Katz told Insider that LiveXLive actually does have the funds to pay talent in full. But he said the challenge in releasing them is that the McBrooms and SGP “sold people a bag of lies.”
“The McBrooms and their entire approach to this event was built upon a stack of lies, lies that even LiveXLive fell victim to,” he said.
The company was approached with a marketing deck by McBroom, which showed he expected the event to make $225 million based on the fighters’ followings on YouTube and TikTok, according to Katz.
SGP approached LiveXLive in crisis because their partnership with streaming platform Live Nation had fallen through and they had no venue for the event, Katz said. This was when LiveXLive stepped in at SGP’s request and procured business deals and secured the Hard Rock Stadium, he said.
When the final numbers came in, SGP tried to flip the narrative, according to Katz, and accused LiveXLive of “lying and cheating and diverting sales.”
“That is the basis in part to the complaint that LiveXLive has brought,” he said. “We’re a public company. Our reputation is important. We are followed by the market. We are followed by investors. If we get a reputation of lying to our clients that is death to us.”

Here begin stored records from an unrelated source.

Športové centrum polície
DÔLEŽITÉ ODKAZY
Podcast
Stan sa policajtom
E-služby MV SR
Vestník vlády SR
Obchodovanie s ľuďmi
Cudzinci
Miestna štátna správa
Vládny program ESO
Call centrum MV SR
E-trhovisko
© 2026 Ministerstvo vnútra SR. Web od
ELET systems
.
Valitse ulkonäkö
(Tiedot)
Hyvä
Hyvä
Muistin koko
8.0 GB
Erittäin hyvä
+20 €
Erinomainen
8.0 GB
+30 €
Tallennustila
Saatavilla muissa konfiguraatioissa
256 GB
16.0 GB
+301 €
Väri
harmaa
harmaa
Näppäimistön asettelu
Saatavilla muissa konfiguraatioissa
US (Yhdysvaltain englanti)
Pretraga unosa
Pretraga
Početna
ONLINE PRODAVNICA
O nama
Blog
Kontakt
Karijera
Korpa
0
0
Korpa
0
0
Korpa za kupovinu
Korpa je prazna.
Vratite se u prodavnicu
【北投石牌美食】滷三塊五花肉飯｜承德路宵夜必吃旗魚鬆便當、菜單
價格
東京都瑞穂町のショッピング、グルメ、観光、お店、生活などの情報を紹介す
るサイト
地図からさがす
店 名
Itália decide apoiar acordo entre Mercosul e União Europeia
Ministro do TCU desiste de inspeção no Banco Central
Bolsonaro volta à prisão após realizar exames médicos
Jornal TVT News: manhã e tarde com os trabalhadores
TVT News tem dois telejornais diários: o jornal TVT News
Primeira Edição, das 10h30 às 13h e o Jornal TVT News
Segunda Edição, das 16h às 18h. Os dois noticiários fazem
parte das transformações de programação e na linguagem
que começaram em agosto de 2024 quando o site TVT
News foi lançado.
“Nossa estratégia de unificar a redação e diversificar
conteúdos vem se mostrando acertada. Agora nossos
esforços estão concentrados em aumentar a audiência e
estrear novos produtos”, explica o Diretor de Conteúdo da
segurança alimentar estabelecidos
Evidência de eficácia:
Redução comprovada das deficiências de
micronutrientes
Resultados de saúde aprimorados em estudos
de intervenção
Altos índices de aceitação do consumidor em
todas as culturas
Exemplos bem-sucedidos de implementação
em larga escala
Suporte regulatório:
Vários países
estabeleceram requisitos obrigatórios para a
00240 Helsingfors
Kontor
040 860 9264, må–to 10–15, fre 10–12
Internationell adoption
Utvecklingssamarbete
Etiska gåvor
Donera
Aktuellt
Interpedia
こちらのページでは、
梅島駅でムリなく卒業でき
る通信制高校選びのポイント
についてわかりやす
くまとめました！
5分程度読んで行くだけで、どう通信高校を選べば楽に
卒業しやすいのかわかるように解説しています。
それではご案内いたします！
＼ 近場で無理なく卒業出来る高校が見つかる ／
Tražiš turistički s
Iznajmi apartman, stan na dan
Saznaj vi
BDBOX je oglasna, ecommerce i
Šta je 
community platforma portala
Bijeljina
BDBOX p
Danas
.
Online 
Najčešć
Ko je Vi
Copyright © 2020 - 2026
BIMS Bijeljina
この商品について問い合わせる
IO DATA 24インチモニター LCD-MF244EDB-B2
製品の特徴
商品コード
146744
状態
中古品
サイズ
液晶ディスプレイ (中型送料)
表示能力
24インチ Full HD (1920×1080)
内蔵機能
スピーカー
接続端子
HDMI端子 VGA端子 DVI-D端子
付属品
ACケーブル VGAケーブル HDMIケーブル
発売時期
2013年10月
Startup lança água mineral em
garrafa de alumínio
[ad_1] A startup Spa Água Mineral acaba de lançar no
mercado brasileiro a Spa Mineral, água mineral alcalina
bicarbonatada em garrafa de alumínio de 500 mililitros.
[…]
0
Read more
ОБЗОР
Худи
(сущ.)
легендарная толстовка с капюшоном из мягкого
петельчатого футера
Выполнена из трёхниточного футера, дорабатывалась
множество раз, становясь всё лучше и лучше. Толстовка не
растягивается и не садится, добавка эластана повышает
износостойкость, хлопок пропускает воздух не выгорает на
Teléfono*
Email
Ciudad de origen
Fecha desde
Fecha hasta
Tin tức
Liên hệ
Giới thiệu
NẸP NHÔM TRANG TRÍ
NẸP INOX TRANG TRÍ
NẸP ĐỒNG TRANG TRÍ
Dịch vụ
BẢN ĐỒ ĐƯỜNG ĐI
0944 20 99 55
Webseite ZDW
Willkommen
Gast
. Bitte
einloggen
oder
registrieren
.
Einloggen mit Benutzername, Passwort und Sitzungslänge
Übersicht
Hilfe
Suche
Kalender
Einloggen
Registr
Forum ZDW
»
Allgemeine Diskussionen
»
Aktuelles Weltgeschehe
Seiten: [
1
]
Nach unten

LiveXLive’s stock price has dropped from $4.81 to $3.69 since June 12.
Katz could not say how the total profits from the event compared to McBroom’s initial estimate of $225 million, but he called the loss “substantial.”
Insider has seen a letter from a bankruptcy attorney hired by SGP, saying that it has been enlisted to represent SGP in working out the claims of all its creditors or, “if a workout is not feasible, a likely bankruptcy filing.”
Katz said LiveXLive has tried every avenue to avoid going to court, but the company is stuck in a “Gordian knot” until SGP cooperates. He said the time leading up to the impending court cases “will be very telling.”
“It’s come to this legal battle because they’ve put themselves in a position where they’re extremely desperate,” he said.
“So what they’re doing is – and this is not atypical and what I see in my business – they’ve chosen to become victim and to deflect blame.”